Les transactions d’envergure, très dynamiques en 2011 avec 6 transactions supérieures à 10 000 m² représentant un total de 103 000 m², ont fait défaut au 1er semestre 2012 avec seulement une transaction de 22 800 m². A l’autre extrémité de l’échelle, le segment des surfaces inférieures à 500 m² n’a pas été épargné par la baisse d’activité, enregistrant un recul de 44% sur un an, en nombre comme en surface.

Matthieu Garreaud, Directeur du Pôle Investissement chez DTZ, commente : «Malgré une baisse des taux d’emprunt, les conditions d’accès aux crédits se durcissent encore. Les établissements bancaires sont de plus en plus sélectifs quant aux financements d’actifs immobiliers pour le compte de leurs clients tout en augmentant les ratios « fonds propres / dette », et de poursuivre «  Ces conditions expliquent le recul du marché des ventes de bureaux en Ile-de-France.».

Les valeurs restent dans l’ensemble stables, à 5 366 €/m² HD-HT en moyenne sur l’ensemble de la région parisienne. Le marché se segmente, affichant un écart croissant entre des marchés plus recherchés dont les valeurs sont en hausse, tels que le QCA ou le Croissant Ouest, et des marchés délaissés comme ceux de la Deuxième Couronne.

En 2011, les deux moteurs du marché, le secteur public et les établissements financiers, n’ont pas tourné au 1er semestre 2012. Les cabinets juridiques et autres sociétés de conseil semblent être le dernier pilier d’un marché dans lequel les transactions d’envergure se raréfient.

Magali Marton, Head of CEMEA Research, conclut : « La performance du marché des ventes de bureaux libres au 1er semestre porte nettement la marque du ralentissement de notre économie à cause d’un accès plus difficile aux crédits. Malgré tout, la demande toujours forte sur les secteurs tertiaires établis, est porteuse d’espoirs pour un second semestre mieux orienté, et le retour de transactions sur des surfaces plus importantes».

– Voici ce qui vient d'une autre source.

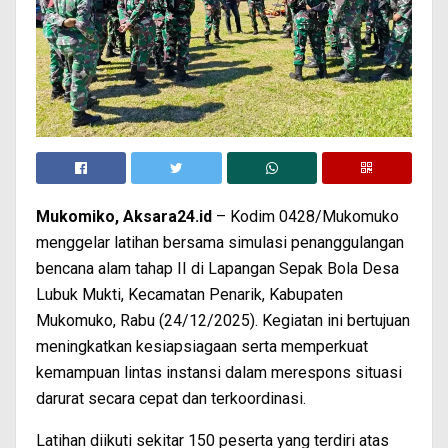
Mukomiko, Aksara24.id
– Kodim 0428/Mukomuko
menggelar latihan bersama simulasi penanggulangan
bencana alam tahap II di Lapangan Sepak Bola Desa
Lubuk Mukti, Kecamatan Penarik, Kabupaten
Mukomuko, Rabu (24/12/2025). Kegiatan ini bertujuan
meningkatkan kesiapsiagaan serta memperkuat
kemampuan lintas instansi dalam merespons situasi
darurat secara cepat dan terkoordinasi.
Latihan diikuti sekitar 150 peserta yang terdiri atas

De leur côté, les analystes de La Française AM estiment que les chiffres de l’immobilier de bureau au 1er semestre 2012 ont été en ligne avec une conjoncture difficile, des destructions d’emplois tertiaires et un climat d’attentisme peu propice aux décisions immobilières. Ainsi, le marché des bureaux en Ile-de-France a connu sur 6 mois une correction d’environ 20% par rapport au 1er semestre 2011. Les grands utilisateurs ont gelé leurs mouvements au 2ème trimestre, ce qui s’est reflété dans les mauvaises performances des quartiers d’affaires de Paris, du Croissant Ouest et de la Défense. Au contraire, les marchés très abordables de la première couronne, avec des loyers autour de 300 €/m², ont tiré leur épingle du jeu.

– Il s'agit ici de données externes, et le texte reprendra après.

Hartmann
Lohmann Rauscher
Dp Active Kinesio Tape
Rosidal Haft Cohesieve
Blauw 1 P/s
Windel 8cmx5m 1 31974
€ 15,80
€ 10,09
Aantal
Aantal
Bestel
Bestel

Pour autant, plusieurs transactions emblématiques, comme les mouvements annoncés au cours de l’été et à la rentrée de Roland Berger sur 7 500 m² dans le 8e arrondissement, de Oberthur sur 12 000 m² à Colombes ou encore de RTE sur 14 000 m² dans Coeur Défense, indiquent que si l’environnement économique demeure atone, la période d’attentisme politique est achevée et que le marché francilien devrait retrouver son rythme normal et sa traditionnelle capacité de résistance. En régions, où la correction du PIB est plus prononcée qu’en Ile-de-France, la baisse de la demande exprimée est aujourd’hui compensée par un quasi-gel de la construction.

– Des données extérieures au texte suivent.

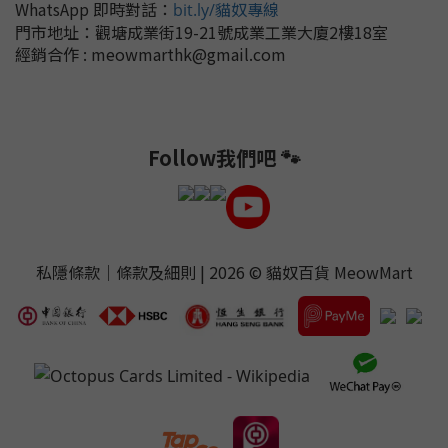
WhatsApp 即時對話
：
bit.ly/貓奴專線
門市地址：
觀塘成業街19-21號成業工業大廈2樓18室
經銷合作 : meowmarthk@gmail.com
Follow我們吧 🐾
私隱條款
｜
條款及細則
| 2026 ©
貓奴百貨 MeowMart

Le marché de l’investissement demeure quant à lui animé sur le segment des actifs de qualité et sécurisés, comme l’indique les ventes pendant l’été du siège de l’Express dans le 9e arrondissement, du futur siège de la Coface à Bois Colombes pour 240 M€ ou d’un immeuble de 46 000 m² loué à Natixis à Charenton. L’intérêt des investisseurs « core » pour ce type d’actifs devrait se maintenir au moins jusqu’à la fin de l’année 2012.